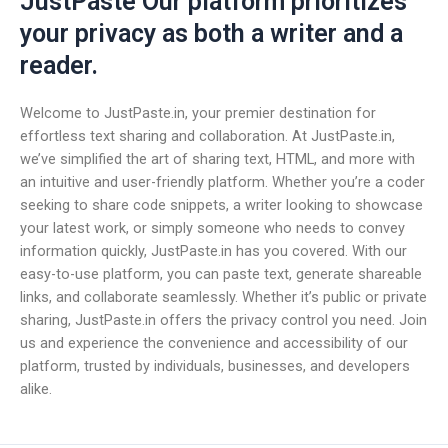
JustPaste Our platform prioritizes
your privacy as both a writer and a
reader.
Welcome to JustPaste.in, your premier destination for
effortless text sharing and collaboration. At JustPaste.in,
we’ve simplified the art of sharing text, HTML, and more with
an intuitive and user-friendly platform. Whether you’re a coder
seeking to share code snippets, a writer looking to showcase
your latest work, or simply someone who needs to convey
information quickly, JustPaste.in has you covered. With our
easy-to-use platform, you can paste text, generate shareable
links, and collaborate seamlessly. Whether it’s public or private
sharing, JustPaste.in offers the privacy control you need. Join
us and experience the convenience and accessibility of our
platform, trusted by individuals, businesses, and developers
alike.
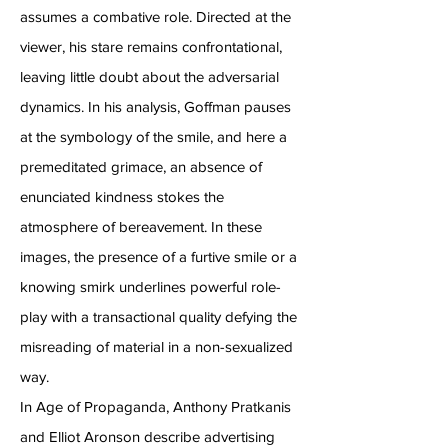
assumes a combative role. Directed at the
viewer, his stare remains confrontational,
leaving little doubt about the adversarial
dynamics. In his analysis, Goffman pauses
at the symbology of the smile, and here a
premeditated grimace, an absence of
enunciated kindness stokes the
atmosphere of bereavement. In these
images, the presence of a furtive smile or a
knowing smirk underlines powerful role-
play with a transactional quality defying the
misreading of material in a non-sexualized
way.
In Age of Propaganda, Anthony Pratkanis
and Elliot Aronson describe advertising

________________________

Output each record above exactly as it stands, excluding all pictures.

JustPaste Our platform prioritizes
your privacy as both a writer and a
reader.
Welcome to JustPaste.in, your premier destination for
effortless text sharing and collaboration. At JustPaste.in,
we’ve simplified the art of sharing text, HTML, and more with
an intuitive and user-friendly platform. Whether you’re a coder
seeking to share code snippets, a writer looking to showcase
your latest work, or simply someone who needs to convey
information quickly, JustPaste.in has you covered. With our
easy-to-use platform, you can paste text, generate shareable
links, and collaborate seamlessly. Whether it’s public or private
sharing, JustPaste.in offers the privacy control you need. Join
us and experience the convenience and accessibility of our
platform, trusted by individuals, businesses, and developers
alike.
assumes a combative role. Directed at the
viewer, his stare remains confrontational,
leaving little doubt about the adversarial
dynamics. In his analysis, Goffman pauses
at the symbology of the smile, and here a
premeditated grimace, an absence of
enunciated kindness stokes the
atmosphere of bereavement. In these
images, the presence of a furtive smile or a
knowing smirk underlines powerful role-
play with a transactional quality defying the
misreading of material in a non-sexualized
way.
In Age of Propaganda, Anthony Pratkanis
and Elliot Aronson describe advertising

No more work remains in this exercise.